**Exercise details:** Retype all of the data word for word, without pictures.

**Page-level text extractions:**
:::::
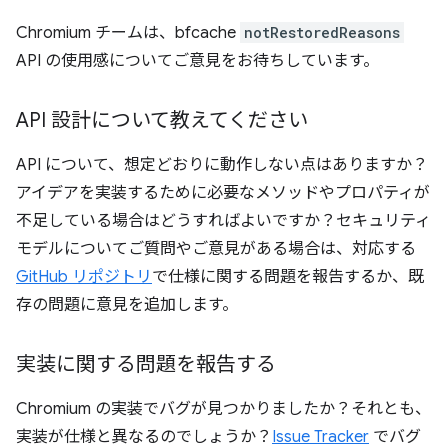
Chromium チームは、bfcache
notRestoredReasons
API の使用感についてご意見をお待ちしています。
API 設計について教えてください
API について、想定どおりに動作しない点はありますか？
アイデアを実装するために必要なメソッドやプロパティが
不足している場合はどうすればよいですか？セキュリティ
モデルについてご質問やご意見がある場合は、対応する
GitHub リポジトリ
で仕様に関する問題を報告するか、既
存の問題に意見を追加します。
実装に関する問題を報告する
Chromium の実装でバグが見つかりましたか？それとも、
実装が仕様と異なるのでしょうか？
Issue Tracker
でバグ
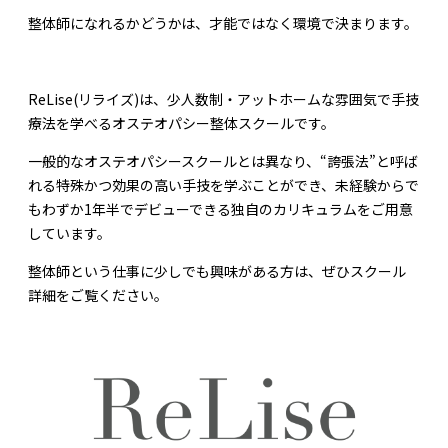
整体師になれるかどうかは、才能ではなく環境で決まります。
ReLise(リライズ)は、少人数制・アットホームな雰囲気で手技
療法を学べるオステオパシー整体スクールです。
一般的なオステオパシースクールとは異なり、“誇張法”と呼ば
れる特殊かつ効果の高い手技を学ぶことができ、未経験からで
もわずか1年半でデビューできる独自のカリキュラムをご用意
しています。
整体師という仕事に少しでも興味がある方は、ぜひスクール
詳細をご覧ください。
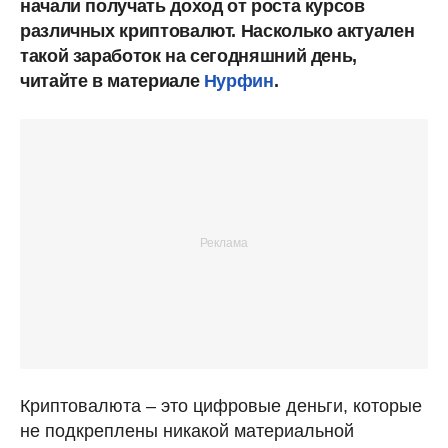
начали получать доход от роста курсов
различных криптовалют. Насколько актуален
такой заработок на сегодняшний день,
читайте в материале
Нурфин
.
Криптовалюта – это цифровые деньги, которые
не подкреплены никакой материальной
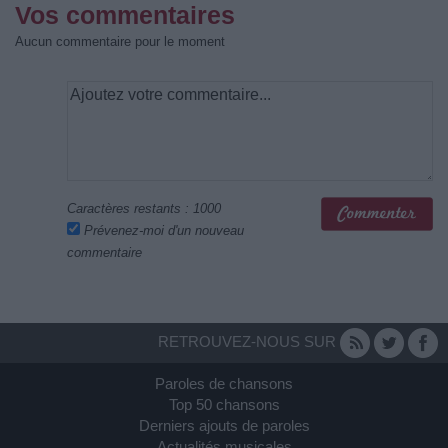
Vos commentaires
Aucun commentaire pour le moment
Caractères restants :
1000
Prévenez-moi d'un nouveau
commentaire
RETROUVEZ-NOUS SUR
Paroles de chansons
Top 50 chansons
Derniers ajouts de paroles
Actualités musicales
:::::
**Task result:**
Chromium チームは、bfcache
notRestoredReasons
API の使用感についてご意見をお待ちしています。
API 設計について教えてください
API について、想定どおりに動作しない点はありますか？
アイデアを実装するために必要なメソッドやプロパティが
不足している場合はどうすればよいですか？セキュリティ
モデルについてご質問やご意見がある場合は、対応する
GitHub リポジトリ
で仕様に関する問題を報告するか、既
存の問題に意見を追加します。
実装に関する問題を報告する
Chromium の実装でバグが見つかりましたか？それとも、
実装が仕様と異なるのでしょうか？
Issue Tracker
でバグ
整体師になれるかどうかは、才能ではなく環境で決まります。
ReLise(リライズ)は、少人数制・アットホームな雰囲気で手技
療法を学べるオステオパシー整体スクールです。
一般的なオステオパシースクールとは異なり、“誇張法”と呼ば
れる特殊かつ効果の高い手技を学ぶことができ、未経験からで
もわずか1年半でデビューできる独自のカリキュラムをご用意
しています。
整体師という仕事に少しでも興味がある方は、ぜひスクール
詳細をご覧ください。
начали получать доход от роста курсов
различных криптовалют. Насколько актуален
такой заработок на сегодняшний день,
читайте в материале
Нурфин
.
Криптовалюта – это цифровые деньги, которые
не подкреплены никакой материальной
Vos commentaires
Aucun commentaire pour le moment
Caractères restants :
1000
Prévenez-moi d'un nouveau
commentaire
RETROUVEZ-NOUS SUR
Paroles de chansons
Top 50 chansons
Derniers ajouts de paroles
Actualités musicales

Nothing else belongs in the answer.